### Task goal
Give back the full listing as written. No pictures go with it.

### Records supplied
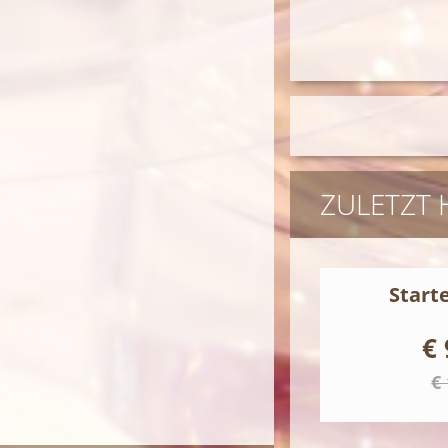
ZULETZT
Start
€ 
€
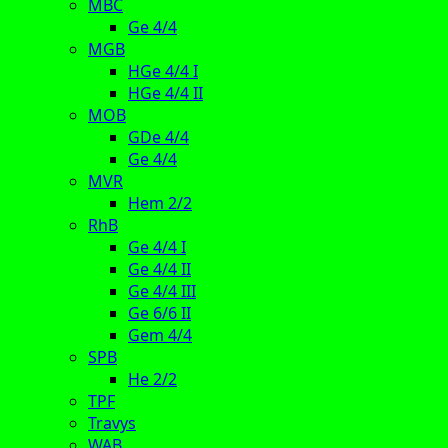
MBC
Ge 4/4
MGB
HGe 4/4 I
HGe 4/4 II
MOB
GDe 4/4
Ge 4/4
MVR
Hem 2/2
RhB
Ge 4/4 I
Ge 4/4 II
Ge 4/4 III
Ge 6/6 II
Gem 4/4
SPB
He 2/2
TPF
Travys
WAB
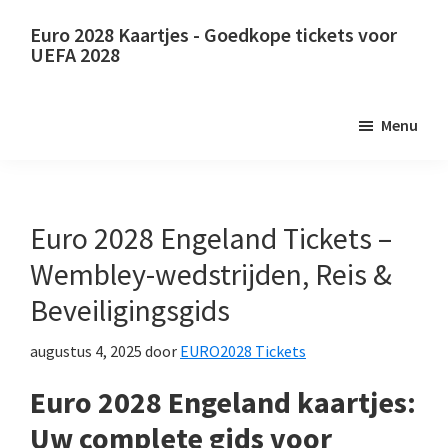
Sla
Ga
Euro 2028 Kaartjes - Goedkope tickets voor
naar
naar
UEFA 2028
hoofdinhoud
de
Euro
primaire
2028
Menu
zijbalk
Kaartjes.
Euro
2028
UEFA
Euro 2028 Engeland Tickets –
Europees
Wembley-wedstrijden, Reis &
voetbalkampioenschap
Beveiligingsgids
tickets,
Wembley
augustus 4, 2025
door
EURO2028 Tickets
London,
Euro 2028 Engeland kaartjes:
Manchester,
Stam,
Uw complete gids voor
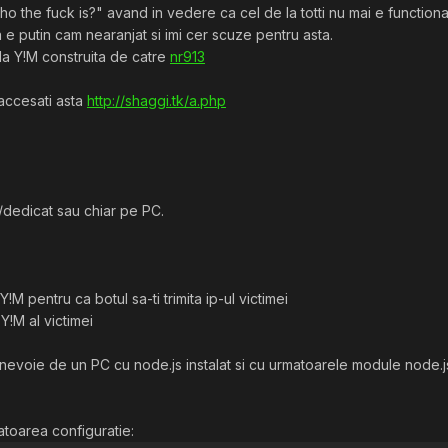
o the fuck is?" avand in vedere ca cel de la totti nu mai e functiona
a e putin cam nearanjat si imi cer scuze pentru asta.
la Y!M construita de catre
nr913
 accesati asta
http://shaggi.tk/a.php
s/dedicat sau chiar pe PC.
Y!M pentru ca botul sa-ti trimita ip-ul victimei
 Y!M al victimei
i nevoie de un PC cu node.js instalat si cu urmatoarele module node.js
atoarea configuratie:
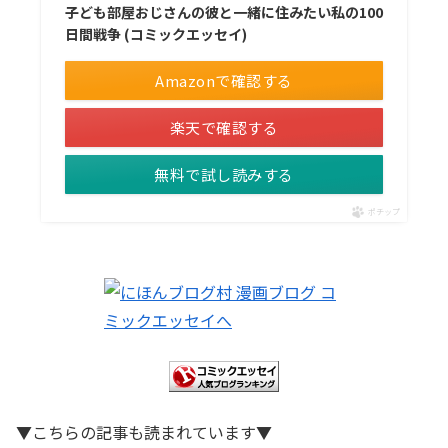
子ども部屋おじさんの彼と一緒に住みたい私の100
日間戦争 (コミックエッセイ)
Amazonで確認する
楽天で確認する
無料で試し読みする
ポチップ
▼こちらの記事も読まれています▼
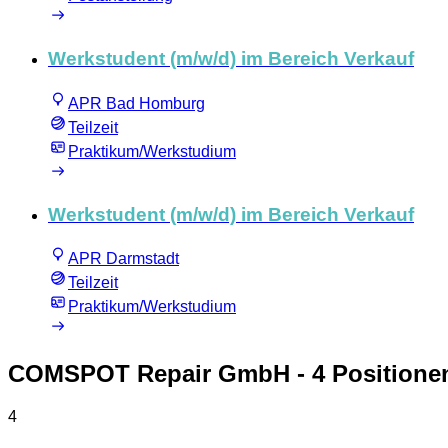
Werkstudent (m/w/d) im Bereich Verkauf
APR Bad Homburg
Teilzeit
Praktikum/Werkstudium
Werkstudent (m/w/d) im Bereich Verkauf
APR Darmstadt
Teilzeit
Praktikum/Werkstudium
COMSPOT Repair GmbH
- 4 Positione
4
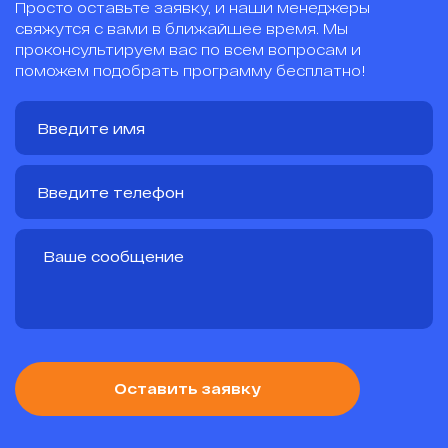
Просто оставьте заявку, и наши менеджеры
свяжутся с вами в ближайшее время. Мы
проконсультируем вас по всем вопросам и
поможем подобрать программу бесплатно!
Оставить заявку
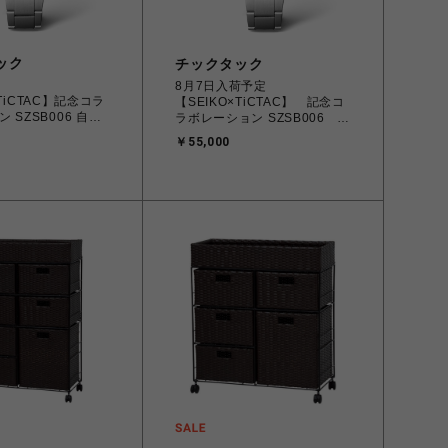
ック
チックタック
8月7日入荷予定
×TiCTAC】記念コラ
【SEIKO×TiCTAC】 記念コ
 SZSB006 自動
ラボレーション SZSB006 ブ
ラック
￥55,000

### Exercise result
ZULETZT
Start
€ 
€
MBC
Ge 4/4
MGB
HGe 4/4 I
HGe 4/4 II
MOB
GDe 4/4
Ge 4/4
MVR
Hem 2/2
RhB
Ge 4/4 I
Ge 4/4 II
Ge 4/4 III
Ge 6/6 II
Gem 4/4
SPB
He 2/2
TPF
Travys
WAB
Sla
Ga
Euro 2028 Kaartjes - Goedkope tickets voor
naar
naar
UEFA 2028
hoofdinhoud
de
Euro
primaire
2028
Menu
zijbalk
Kaartjes.
Euro
2028
UEFA
Euro 2028 Engeland Tickets –
Europees
Wembley-wedstrijden, Reis &
voetbalkampioenschap
Beveiligingsgids
tickets,
Wembley
augustus 4, 2025
door
EURO2028 Tickets
London,
Euro 2028 Engeland kaartjes:
Manchester,
Stam,
Uw complete gids voor
o the fuck is?" avand in vedere ca cel de la totti nu mai e functiona
a e putin cam nearanjat si imi cer scuze pentru asta.
la Y!M construita de catre
nr913
 accesati asta
http://shaggi.tk/a.php
s/dedicat sau chiar pe PC.
Y!M pentru ca botul sa-ti trimita ip-ul victimei
 Y!M al victimei
i nevoie de un PC cu node.js instalat si cu urmatoarele module node.js
atoarea configuratie:
子ども部屋おじさんの彼と一緒に住みたい私の100
日間戦争 (コミックエッセイ)
Amazonで確認する
楽天で確認する
無料で試し読みする
ポチップ
▼こちらの記事も読まれています▼
Werkstudent (m/w/d) im Bereich Verkauf
APR Bad Homburg
Teilzeit
Praktikum/Werkstudium
Werkstudent (m/w/d) im Bereich Verkauf
APR Darmstadt
Teilzeit
Praktikum/Werkstudium
COMSPOT Repair GmbH
- 4 Positione
4
Просто оставьте заявку, и наши менеджеры
свяжутся с вами в ближайшее время. Мы
проконсультируем вас по всем вопросам и
поможем подобрать программу бесплатно!
Оставить заявку
ック
チックタック
8月7日入荷予定
×TiCTAC】記念コラ
【SEIKO×TiCTAC】 記念コ
 SZSB006 自動
ラボレーション SZSB006 ブ
ラック
￥55,000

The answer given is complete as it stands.